# Problem with traction control system.



## Thig (Nov 22, 2002)

*Faulty Traction Control System??*

I am new to this board, came looking for one because I have a problem. I can be driving down a dry highway at 60mph and the SLIP light comes on for a second and the TCS system cuts in. It is very intermittent so the dealer can't find the problem. Does anyone else have this problem or any ideas about how to fix it?


----------



## Slurppie (Oct 15, 2002)

Welcome to the board and sorry to hear about your problem. This is the first time I have heard about a problem like yours and I dont recall any TSB's on the problem. With it being an intermittent problem I would think a sensor was fautly or wiring but due to it's current nature, it will be hard to track down.


----------



## Thig (Nov 22, 2002)

I am finding out new things about this car I did not know. I assumed I was buying a new car, turns out it was manufactured in Canada and they had to switch the module out so it will read in mph. The trip computer does not work and they are blaming it on the module, but it has been five months now and they still haven't gotten a new one. I think I unknowingly got a gray market car.

Mike


----------



## Hardcore (Oct 16, 2002)

Where do you live? I'm in California and Nissan sent us a bulletin that affected very few cars. Nissan accidentaly install the the wrong speedo heads because they read in kilometers instead of MPH. They may have also had to change the modules. It doesn't mean you didn't get a new car. I don't think Altimas were built in Canada. Maybe some of the Canadians on here know.
As for the other problem, it's very hard to fix a problem unless the dealer can duplicate it. You may have to leave your car with a tech untill it happens to him.
I'm also surprised they couldn't pull any codes to help with the problem.


----------



## wild willy (Oct 16, 2002)

Hardcore is your man..if you need reliable Nissan Info


----------



## Grimwad (Nov 23, 2002)

Hi everyone - new here, love my car.
Altima definitely not made in Canada.


----------



## Slurppie (Oct 15, 2002)

Grimwad said:


> *Hi everyone - new here, love my car.
> Altima definitely not made in Canada. *


Welcome to the board Grimwad


----------



## Thig (Nov 22, 2002)

I ran the VIN on Carmax (?) title search. It show it manufactured in Canada and registered in the US with 17 miles on it. Are you sure there were none made in Canada?


----------



## Ratwayne (Oct 16, 2002)

Thig said:


> *I ran the VIN on Carmax (?) title search. It show it manufactured in Canada and registered in the US with 17 miles on it. Are you sure there were none made in Canada? *


I think you will find they were Made FOR Canada. i.e. The computer is calculating everything in metric figures. Kilos, celcius and litres.

I don`t think you can just switch the gauges: You would have to change chips in the computer or the entire computer. Everything else is the same.

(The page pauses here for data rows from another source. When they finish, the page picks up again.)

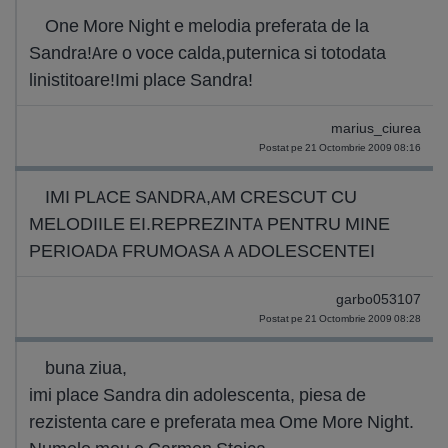
One More Night e melodia preferata de la
Sandra!Are o voce calda,puternica si totodata
linistitoare!Imi place Sandra!
marius_ciurea
Postat pe 21 Octombrie 2009 08:16
IMI PLACE SANDRA,AM CRESCUT CU
MELODIILE EI.REPREZINTA PENTRU MINE
PERIOADA FRUMOASA A ADOLESCENTEI
garbo053107
Postat pe 21 Octombrie 2009 08:28
buna ziua,
imi place Sandra din adolescenta, piesa de
rezistenta care e preferata mea Ome More Night.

Are the largest numbers on the spedo MPH or KPH? If MPH, then they changed the spedo and the smaller numbers should be kph.

TAKE IT BACK


----------



## jayman9207 (Nov 20, 2002)

I was in the EXACT same boat as you. I hate to say it guy but you are f#@ked!! You are probably going to have to fight the dealer on this one. How long have you had the car?? Look at these threads and let me know if these are the same things you were experiencing:

http://www.altimas.net/forum/showthread.php?s=&threadid=67698

and 

http://www.altimas.net/forum/showthread.php?s=&threadid=58752


----------



## Thig (Nov 22, 2002)

Jayman you are probably right. Sounds just like my situation. One question however, my traction control system actually cuts in. It is not just the light going nuts, you can feel a very noticable "skip" as the car cuts back. Did yours do this, or did the light just act up?

Mike


----------



## jayman9207 (Nov 20, 2002)

It did it only once..........shortly after that is when my battle began with the dealer.


----------



## Thig (Nov 22, 2002)

I posted this a couple of months ago and no else was having a problem so I am trying again. My TCS is activating when it shouldn't. Going down a dry highway at 60mph it cuts in, feels sort of like a skip in the ignition, the SLIP light comes on momentarily and then everything goes back to normal. The dealer can't find anything wrong, no codes he says to indicate the problem. Any ideas?

Mike


----------



## Slurppie (Oct 15, 2002)

Instead of starting a new post , just update your old one please. I will merge this one now.


----------



## Shirley1121 (Oct 24, 2014)

*Problem with traction control system*

I am having this same issue exactly with my 2011 Juke. Can anyone provide some insight?


----------